WHAT YOU SHOULD DO:
Lines from the one containing "te fiche ou" to the end of the entries below must be reproduced exactly, with both end lines kept and no other line added.
*** PROVIDED RECORDS
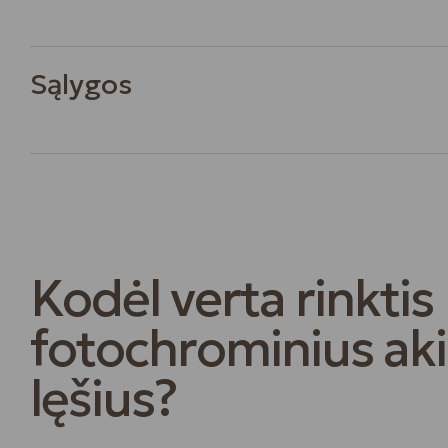
Sąlygos
Kodėl verta rinktis
fotochrominius aki
lęšius?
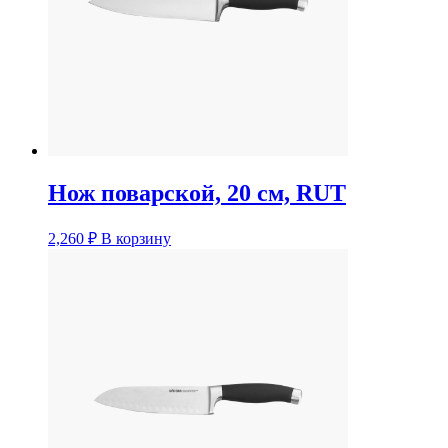
Нож поварской, 20 см, RUT
2,260
₽
В корзину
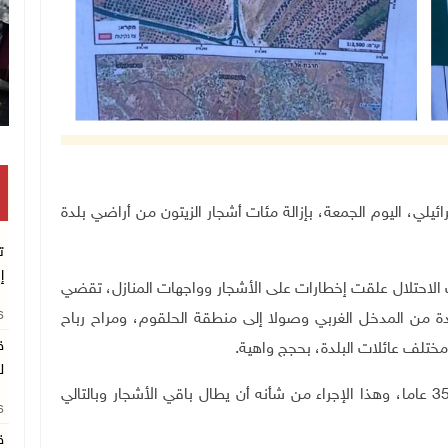
تلال الإسرائيلي، اليوم الجمعة، بإزالة مئات أشجار الزيتون من أراضي بلدة
ت
إ
ات الاحتلال علقت إخطارات على الأشجار وواجهات المنازل، تقضي
26
بلدة من المدخل الغربي وصولا إلى منطقة الحلقوم، ومراح رباح
ق
مختلف عائلات البلدة، بحجج واهية.
ل
وأضاف أبو مفرح أن الأشجار معمرة ويزيد عمرها على 35 عاما، وهذا الإجراء من شأنه أن يطال باقي الأشجار وبالتالي
26
ق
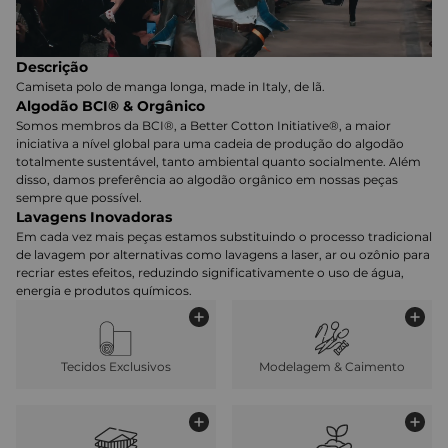
Descrição
Camiseta polo de manga longa, made in Italy, de lã.
Algodão BCI® & Orgânico
Somos membros da BCI®, a Better Cotton Initiative®, a maior
iniciativa a nível global para uma cadeia de produção do algodão
totalmente sustentável, tanto ambiental quanto socialmente. Além
disso, damos preferência ao algodão orgânico em nossas peças
sempre que possível.
Lavagens Inovadoras
Em cada vez mais peças estamos substituindo o processo tradicional
de lavagem por alternativas como lavagens a laser, ar ou ozônio para
recriar estes efeitos, reduzindo significativamente o uso de água,
energia e produtos químicos.
Tecidos Exclusivos
Modelagem & Caimento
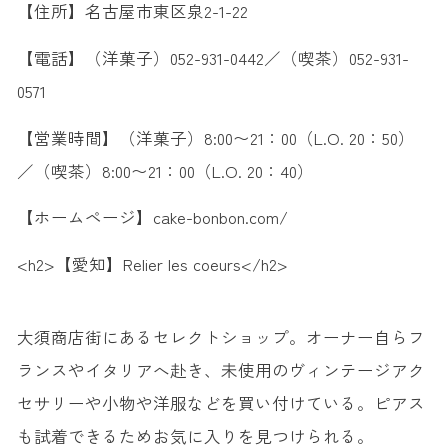
【住所】名古屋市東区泉2-1-22
【電話】（洋菓子）052-931-0442／（喫茶）052-931-
0571
【営業時間】（洋菓子）8:00〜21：00（L.O. 20：50）
／（喫茶）8:00〜21：00（L.O. 20：40）
【ホームページ】cake-bonbon.com/
<h2>【愛知】Relier les coeurs</h2>
大須商店街にあるセレクトショップ。オーナー自らフ
ランスやイタリアへ赴き、未使用のヴィンテージアク
セサリーや小物や洋服などを買い付けている。ピアス
も試着できるためお気に入りを見つけられる。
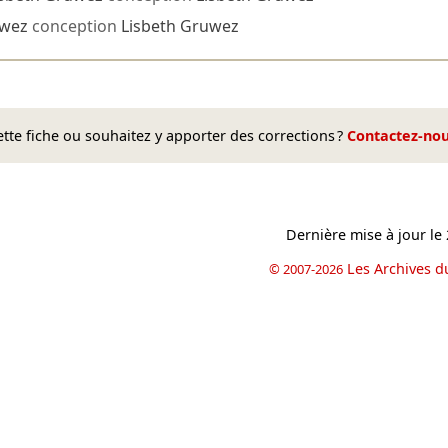
uwez
conception
Lisbeth Gruwez
te fiche ou souhaitez y apporter des corrections ?
Contactez-no
Dernière mise à jour le
Les Archives d
© 2007-2026
book
il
******
COMPLETED TASK:
te fiche ou souhaitez y apporter des corrections ?
Contactez-no
Dernière mise à jour le
Les Archives d
© 2007-2026
book
il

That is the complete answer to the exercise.